From the records below, state how many lines include the word "traces", giving only that number.
== MATERIAL PROVIDED ==
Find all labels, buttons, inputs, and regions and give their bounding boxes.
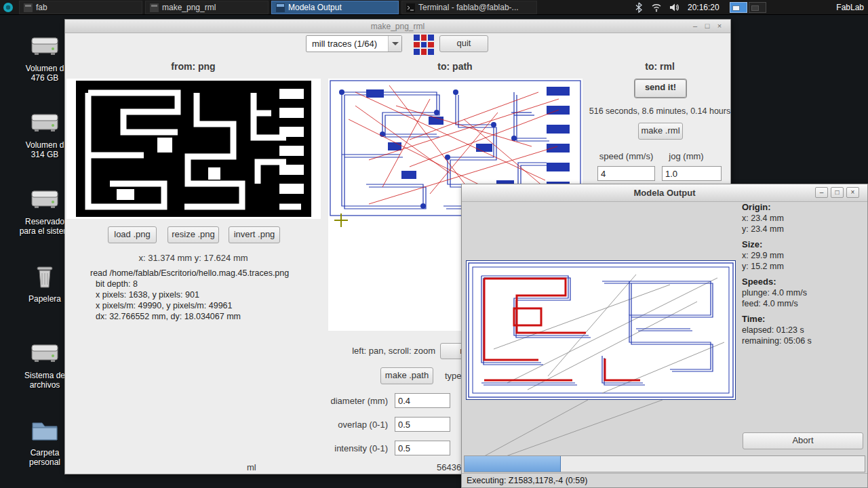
make-path-button[interactable]: make .path bbox=[380, 367, 433, 384]
png-info-line: bit depth: 8 bbox=[96, 279, 138, 289]
wifi-icon[interactable] bbox=[651, 2, 662, 13]
desktop: Volumen d476 GB Volumen d314 GB Reservad… bbox=[0, 0, 868, 488]
png-traces-image bbox=[76, 81, 311, 217]
jog-input[interactable] bbox=[662, 166, 722, 181]
minimize-icon[interactable]: – bbox=[815, 187, 828, 198]
feed-speed: feed: 4.0 mm/s bbox=[742, 298, 864, 309]
modela-output-window: Modela Output – □ × bbox=[461, 184, 868, 488]
progress-bar bbox=[464, 455, 865, 472]
clock[interactable]: 20:16:20 bbox=[688, 3, 719, 12]
overlap-input[interactable] bbox=[395, 417, 450, 432]
send-it-button[interactable]: send it! bbox=[635, 79, 686, 98]
host-label: FabLab bbox=[836, 3, 864, 12]
resize-png-button[interactable]: resize .png bbox=[167, 226, 219, 243]
origin-x: x: 23.4 mm bbox=[742, 213, 864, 224]
abort-button[interactable]: Abort bbox=[743, 432, 863, 449]
terminal-icon bbox=[406, 3, 415, 12]
intensity-input[interactable] bbox=[395, 441, 450, 455]
size-x: x: 29.9 mm bbox=[742, 250, 864, 261]
modela-toolpath-canvas bbox=[466, 260, 736, 400]
maximize-icon[interactable]: □ bbox=[702, 21, 713, 32]
taskbar-item-terminal[interactable]: Terminal - fablab@fablab-... bbox=[401, 1, 537, 14]
top-panel: fab make_png_rml Modela Output Terminal … bbox=[0, 0, 868, 15]
quit-button[interactable]: quit bbox=[439, 35, 488, 52]
origin-header: Origin: bbox=[742, 202, 864, 213]
to-path-header: to: path bbox=[408, 61, 502, 72]
time-estimate: 516 seconds, 8.6 minutes, 0.14 hours bbox=[587, 106, 732, 116]
fab-window-titlebar[interactable]: make_png_rml – □ × bbox=[65, 20, 730, 33]
size-header: Size: bbox=[742, 239, 864, 250]
modela-title: Modela Output bbox=[462, 184, 867, 202]
workspace-2-thumbnail[interactable] bbox=[749, 2, 766, 13]
taskbar-item-fab[interactable]: fab bbox=[19, 1, 142, 14]
to-rml-header: to: rml bbox=[612, 61, 707, 72]
drive-icon bbox=[28, 186, 61, 213]
job-info-panel: Origin: x: 23.4 mm y: 23.4 mm Size: x: 2… bbox=[742, 202, 864, 351]
overlap-label: overlap (0-1) bbox=[309, 420, 388, 430]
maximize-icon[interactable]: □ bbox=[831, 187, 844, 198]
make-rml-button[interactable]: make .rml bbox=[638, 123, 683, 140]
workspace-1-thumbnail[interactable] bbox=[730, 2, 747, 13]
pan-zoom-hint: left: pan, scroll: zoom bbox=[328, 346, 435, 356]
jog-label: jog (mm) bbox=[659, 151, 713, 161]
speeds-header: Speeds: bbox=[742, 277, 864, 287]
modela-status-text: Executing: Z1583,1178,-4 (0:59) bbox=[462, 473, 867, 487]
close-icon[interactable]: × bbox=[846, 187, 859, 198]
drive-icon bbox=[28, 33, 61, 60]
diameter-input[interactable] bbox=[395, 393, 450, 408]
window-icon bbox=[24, 3, 33, 12]
drive-icon bbox=[28, 340, 61, 367]
png-info-line: x pixels/m: 49990, y pixels/m: 49961 bbox=[96, 301, 233, 310]
close-icon[interactable]: × bbox=[714, 21, 725, 32]
time-header: Time: bbox=[742, 314, 864, 325]
folder-icon bbox=[28, 417, 61, 444]
size-y: y: 15.2 mm bbox=[742, 261, 864, 272]
load-png-button[interactable]: load .png bbox=[108, 226, 157, 243]
process-select[interactable]: mill traces (1/64) bbox=[306, 35, 402, 52]
chevron-down-icon bbox=[388, 36, 401, 52]
diameter-label: diameter (mm) bbox=[309, 396, 388, 406]
bluetooth-icon[interactable] bbox=[633, 2, 644, 13]
remaining-time: remaining: 05:06 s bbox=[742, 336, 864, 346]
progress-fill bbox=[465, 456, 561, 472]
png-info-line: dx: 32.766552 mm, dy: 18.034067 mm bbox=[96, 312, 241, 321]
speed-input[interactable] bbox=[597, 166, 655, 181]
png-info-line: x pixels: 1638, y pixels: 901 bbox=[96, 290, 199, 300]
drive-icon bbox=[28, 109, 61, 136]
png-size-readout: x: 31.374 mm y: 17.624 mm bbox=[125, 253, 261, 263]
fab-window-title: make_png_rml bbox=[65, 20, 730, 33]
taskbar-item-modela-output[interactable]: Modela Output bbox=[271, 1, 399, 14]
window-icon bbox=[276, 3, 285, 12]
elapsed-time: elapsed: 01:23 s bbox=[742, 325, 864, 336]
process-select-value: mill traces (1/64) bbox=[312, 39, 377, 49]
plunge-speed: plunge: 4.0 mm/s bbox=[742, 287, 864, 298]
modela-toolpath-image bbox=[467, 261, 735, 399]
trash-icon bbox=[28, 263, 61, 290]
from-png-header: from: png bbox=[146, 61, 241, 72]
origin-marker-icon bbox=[334, 213, 349, 228]
applications-menu-icon[interactable] bbox=[3, 2, 14, 13]
window-icon bbox=[150, 3, 159, 12]
png-info-line: read /home/fablab/Escritorio/hello.mag.4… bbox=[90, 268, 289, 278]
bottom-filename-fragment: ml bbox=[247, 462, 274, 472]
speed-label: speed (mm/s) bbox=[594, 151, 658, 161]
taskbar-item-make-png-rml[interactable]: make_png_rml bbox=[145, 1, 269, 14]
modela-titlebar[interactable]: Modela Output – □ × bbox=[462, 184, 867, 202]
origin-y: y: 23.4 mm bbox=[742, 224, 864, 235]
volume-icon[interactable] bbox=[669, 2, 679, 13]
png-preview-canvas[interactable] bbox=[66, 79, 321, 219]
intensity-label: intensity (0-1) bbox=[309, 443, 388, 453]
fab-logo-icon bbox=[414, 35, 434, 55]
invert-png-button[interactable]: invert .png bbox=[229, 226, 280, 243]
minimize-icon[interactable]: – bbox=[690, 21, 701, 32]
===
● **ANSWER FOR THE TASK**
3